The records follow. Copy them exactly, but omit the pictures.

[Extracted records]
=======

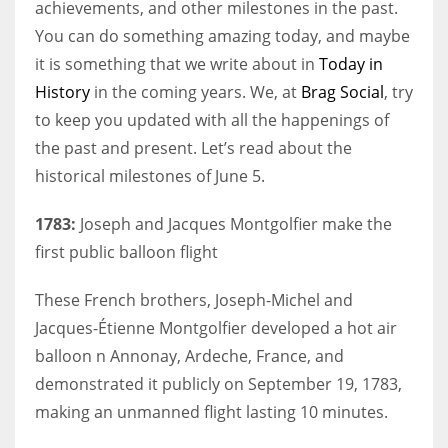
achievements, and other milestones in the past.
You can do something amazing today, and maybe
it is something that we write about in
Today in
History
in the coming years. We, at
Brag Social
, try
to keep you updated with all the happenings of
the past and present. Let’s read about the
historical milestones of June 5.
1783:
Joseph and Jacques Montgolfier make the
first public balloon flight
These French brothers, Joseph-Michel and
Jacques-Étienne Montgolfier developed a hot air
balloon n Annonay, Ardeche, France, and
demonstrated it publicly on September 19, 1783,
making an unmanned flight lasting 10 minutes.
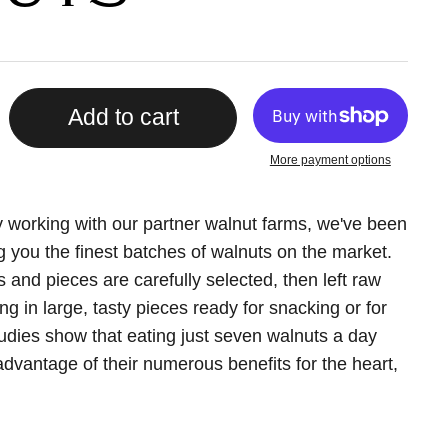
Add to cart
More payment options
y working with our partner walnut farms, we've been
ng you the finest batches of walnuts on the market.
and pieces are carefully selected, then left raw
g in large, tasty pieces ready for snacking or for
tudies show that eating just seven walnuts a day
dvantage of their numerous benefits for the heart,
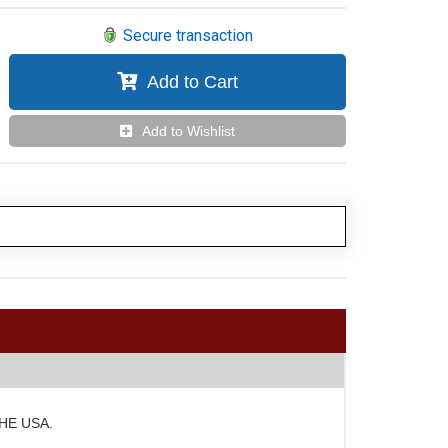
Secure transaction
Add to Cart
Add to Wishlist
 THE USA.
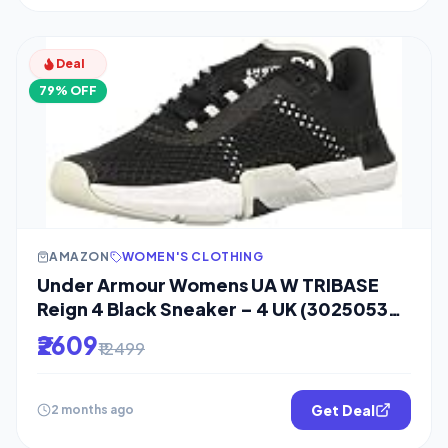
Deal
79% OFF
AMAZON
WOMEN'S CLOTHING
Under Armour Womens UA W TRIBASE
Reign 4 Black Sneaker – 4 UK (3025053-
001)
₹2609
₹12499
Get Deal
2 months ago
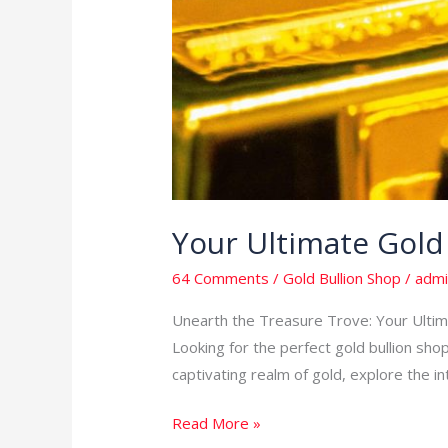
Your Ultimate Gold
64 Comments
/
Gold Bullion Shop
/
admi
Unearth the Treasure Trove: Your Ultimat
Looking for the perfect gold bullion shop
captivating realm of gold, explore the in
Read More »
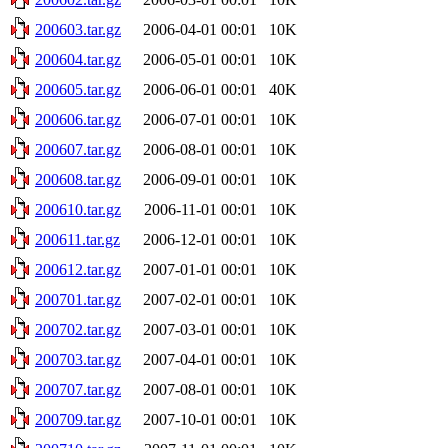
200603.tar.gz
2006-04-01 00:01
10K
200604.tar.gz
2006-05-01 00:01
10K
200605.tar.gz
2006-06-01 00:01
40K
200606.tar.gz
2006-07-01 00:01
10K
200607.tar.gz
2006-08-01 00:01
10K
200608.tar.gz
2006-09-01 00:01
10K
200610.tar.gz
2006-11-01 00:01
10K
200611.tar.gz
2006-12-01 00:01
10K
200612.tar.gz
2007-01-01 00:01
10K
200701.tar.gz
2007-02-01 00:01
10K
200702.tar.gz
2007-03-01 00:01
10K
200703.tar.gz
2007-04-01 00:01
10K
200707.tar.gz
2007-08-01 00:01
10K
200709.tar.gz
2007-10-01 00:01
10K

=======

* [RESULT OF THE EXERCISE]:
achievements, and other milestones in the past.
You can do something amazing today, and maybe
it is something that we write about in
Today in
History
in the coming years. We, at
Brag Social
, try
to keep you updated with all the happenings of
the past and present. Let’s read about the
historical milestones of June 5.
1783:
Joseph and Jacques Montgolfier make the
first public balloon flight
These French brothers, Joseph-Michel and
Jacques-Étienne Montgolfier developed a hot air
balloon n Annonay, Ardeche, France, and
demonstrated it publicly on September 19, 1783,
making an unmanned flight lasting 10 minutes.
Add to cart
More payment options
y working with our partner walnut farms, we've been
ng you the finest batches of walnuts on the market.
and pieces are carefully selected, then left raw
g in large, tasty pieces ready for snacking or for
tudies show that eating just seven walnuts a day
dvantage of their numerous benefits for the heart,
Secure transaction
Add to Cart
Add to Wishlist
 THE USA.
Deal
79% OFF
AMAZON
WOMEN'S CLOTHING
Under Armour Womens UA W TRIBASE
Reign 4 Black Sneaker – 4 UK (3025053-
001)
₹2609
₹12499
Get Deal
2 months ago
Your Ultimate Gold
64 Comments
/
Gold Bullion Shop
/
admi
Unearth the Treasure Trove: Your Ultimat
Looking for the perfect gold bullion shop
captivating realm of gold, explore the in
Read More »
200603.tar.gz
2006-04-01 00:01
10K
200604.tar.gz
2006-05-01 00:01
10K
200605.tar.gz
2006-06-01 00:01
40K
200606.tar.gz
2006-07-01 00:01
10K
200607.tar.gz
2006-08-01 00:01
10K
200608.tar.gz
2006-09-01 00:01
10K
200610.tar.gz
2006-11-01 00:01
10K
200611.tar.gz
2006-12-01 00:01
10K
200612.tar.gz
2007-01-01 00:01
10K
200701.tar.gz
2007-02-01 00:01
10K
200702.tar.gz
2007-03-01 00:01
10K
200703.tar.gz
2007-04-01 00:01
10K
200707.tar.gz
2007-08-01 00:01
10K
200709.tar.gz
2007-10-01 00:01
10K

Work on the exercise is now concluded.